[Records from a data collection]
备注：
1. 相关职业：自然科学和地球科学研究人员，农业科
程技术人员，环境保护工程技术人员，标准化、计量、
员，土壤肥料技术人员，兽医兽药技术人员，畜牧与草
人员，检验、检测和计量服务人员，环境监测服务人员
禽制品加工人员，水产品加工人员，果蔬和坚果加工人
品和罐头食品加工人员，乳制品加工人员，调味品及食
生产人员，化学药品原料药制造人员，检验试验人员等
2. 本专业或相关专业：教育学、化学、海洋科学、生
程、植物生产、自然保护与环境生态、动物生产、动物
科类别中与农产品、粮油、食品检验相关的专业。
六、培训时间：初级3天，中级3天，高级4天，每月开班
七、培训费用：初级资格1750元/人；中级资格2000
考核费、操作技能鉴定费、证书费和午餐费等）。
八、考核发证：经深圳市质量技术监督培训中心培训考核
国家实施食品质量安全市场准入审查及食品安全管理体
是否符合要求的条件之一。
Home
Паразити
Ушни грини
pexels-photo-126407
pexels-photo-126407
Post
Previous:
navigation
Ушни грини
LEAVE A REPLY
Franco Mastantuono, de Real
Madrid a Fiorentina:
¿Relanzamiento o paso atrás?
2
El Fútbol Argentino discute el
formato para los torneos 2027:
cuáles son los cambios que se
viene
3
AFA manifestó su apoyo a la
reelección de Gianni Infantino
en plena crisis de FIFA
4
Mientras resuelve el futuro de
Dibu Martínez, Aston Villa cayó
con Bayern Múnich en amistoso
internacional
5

## TASK TO CARRY OUT
Transcribe the records exactly as given.

## ANSWER TO THIS EXERCISE
备注：
1. 相关职业：自然科学和地球科学研究人员，农业科
程技术人员，环境保护工程技术人员，标准化、计量、
员，土壤肥料技术人员，兽医兽药技术人员，畜牧与草
人员，检验、检测和计量服务人员，环境监测服务人员
禽制品加工人员，水产品加工人员，果蔬和坚果加工人
品和罐头食品加工人员，乳制品加工人员，调味品及食
生产人员，化学药品原料药制造人员，检验试验人员等
2. 本专业或相关专业：教育学、化学、海洋科学、生
程、植物生产、自然保护与环境生态、动物生产、动物
科类别中与农产品、粮油、食品检验相关的专业。
六、培训时间：初级3天，中级3天，高级4天，每月开班
七、培训费用：初级资格1750元/人；中级资格2000
考核费、操作技能鉴定费、证书费和午餐费等）。
八、考核发证：经深圳市质量技术监督培训中心培训考核
国家实施食品质量安全市场准入审查及食品安全管理体
是否符合要求的条件之一。
Home
Паразити
Ушни грини
pexels-photo-126407
pexels-photo-126407
Post
Previous:
navigation
Ушни грини
LEAVE A REPLY
Franco Mastantuono, de Real
Madrid a Fiorentina:
¿Relanzamiento o paso atrás?
2
El Fútbol Argentino discute el
formato para los torneos 2027:
cuáles son los cambios que se
viene
3
AFA manifestó su apoyo a la
reelección de Gianni Infantino
en plena crisis de FIFA
4
Mientras resuelve el futuro de
Dibu Martínez, Aston Villa cayó
con Bayern Múnich en amistoso
internacional
5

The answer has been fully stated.